Best known as a highly regarded essayist, Edward Hoagland of Edgartown has also written three novels. The first, “Cat Man,” published in 1956, came two years after he graduated from Harvard. His latest, “In the Country of the Blind” (Arcade Publishing, 2016, 184 pages), is set around 1970 in the northern reaches of Vermont, where Hoagland has a cabin that he’s retreated to over the years for a quiet spot to write and to live as simply and as close to nature as possible.
Starting from a privileged upbringing in Manhattan, Hoagland has pushed himself to see as much of the world as possible, particularly the natural world, refusing to be limited by a stutter that would have kept most of us much closer to home, physically and emotionally. He could have hid out in an ivory tower, content to nourish himself with the ideas of others, and express himself by interpreting those ideas. To the many readers he’s entertained and enlightened over a celebrated 60-year writing career, his choice to get out and taste life firsthand and then share what he saw and heard and smelled and touched has been a godsend. Although blindness has curtailed his roving lately, he still has a broad, rich panorama of experience in his mind’s eye to draw on.
In the new novel, the protagonist finds himself in a remote spot in Northern Vermont, within hiking distance of the Canadian border. Known to us only as Press — short for Prescott, surname never supplied —it’s not clear whether he was lured there by the gentler, uncomplicated rural lifestyle or if he ended up there by default. Recently divorced from Claire, the mother of his two teenage children, he’s a long way from his previous life as a buttoned-down suburban New York stockbroker with a country club membership and a Volvo in the garage.
It’s up to us to wonder what went wrong, with the lifestyle or with Claire, but if it was suffocation by either, he finds out in his new situation that his advancing blindness may be equally hobbling. The cast of characters he now depends on seem dead-on for a remote New England village. The Swinnertons, on one side, are slightly worldly, since Karl saw action in Europe at the end of World War II, and Dorothy writes a column for the local paper and has at least dreamed of going to Paris. Darryl and Avis Clark, by contrast, are dairy farmers who never question their quiet cocoon of daily chores and evangelical Christianity. Both couples include Press in their lives, which he appreciates, though perhaps only out of necessity.
With bleak prospects shrinking daily, it’s not surprising that he latches on desperately to Carol, a hippie from a nearby commune whom he meets by accident one day when he’s stumbling up a stream near his home.

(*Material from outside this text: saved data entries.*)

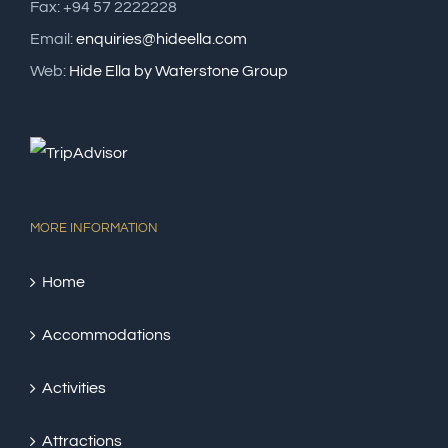
Fax: +94 57 2222228
Email:
enquiries@hideella.com
Web:
Hide Ella by Waterstone Group
MORE INFORMATION
Home
Accommodations
Activities
Attractions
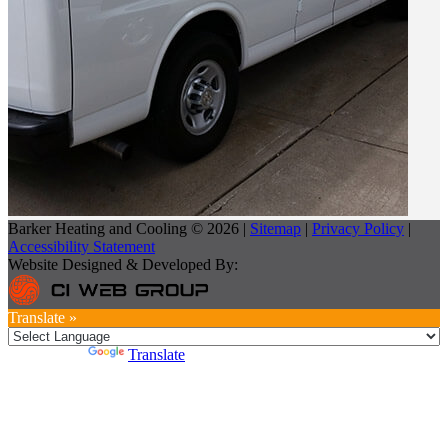
Barker Heating and Cooling © 2026 |
Sitemap
|
Privacy Policy
|
Accessibility Statement
Website Designed & Developed By:
Translate »
Powered by
Translate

It seems no accident that she also has two children and that her name is so easy to interchange with his ex-wife’s. Curiosity about each other attracts them mutually, and a quirky but warm affair develops. But while she’s content to enjoy him as a diversion, almost a toy, he gropes for more, and eventually he’s left alone again, left to his own devices, in which, because he feels them diminishing, he has less and less confidence. He never quite gives in to self-pity, but until it’s clear how far at sea he is, he seems something of a loser, both to himself and the reader.
But as Hoagland writes in a five-word sentence buried in a long paragraph two-thirds of the way through the book, it was both simpler and much more complicated than winning or losing: “What he wanted was footing.” Twice spurned by women with two kids who needed a reliable provider, there’s a chance that Press might find himself permanently adrift were it not for Melba, a crusty, crispy character like the toast she shares a name with, a weathered woman who has seen more in her long life than Press can even guess at. For pizza money, Melba cleans his house now and again. Better yet, she likes to talk, and listen — the latter a lifesaver for Press because he felt free “to blab everything out, his worries and speculations, hoping her upside down worldliness might jigsaw into alignment with his.”
With no love interest between them, Press sees her as unthreatening and steadfast. For her part, she’s neither spooked nor overly impressed by men, because, as she tells Press, “I’ve never known a man who wasn’t scared of more things than I was.”
Still, Press wants something more, so signs on to a road trip with Chuck, a charming but flaky ne’er-do-well who convinces Press to keep him company by telling him, “I don’t know where I’m going anyhow, and neither do you.” It’s not particularly surprising that the car ends up in a ditch, with Press trapped inside and Chuck hightailing it with a satchel and a gun, but not before he’s called for someone to come fetch Press, who once again finds himself dependent on others to guide him out of a jam.
If it sounds like a straightforward yarn, it evolves into anything but, thanks to Hoagland’s ability to tease out the complexity of a dramatic turn, transform a caricature into a character, with just a few words placed in just the right spots — a sleight of writing that befits someone who worked in a circus during college. You get the feeling that you are in the hands of a master, without even feeling them.
His is an unconventional style, casual and conversational, with abrupt transitions, even two speakers quoted in the same paragraph, but it’s the way a story usually unfolds, with asides and tangents and flashbacks. It’s easy to hear it being introduced by someone saying, “Did I ever tell you about the blind guy I met in Vermont who was trying to get to his neighbors for tea — on a bike?”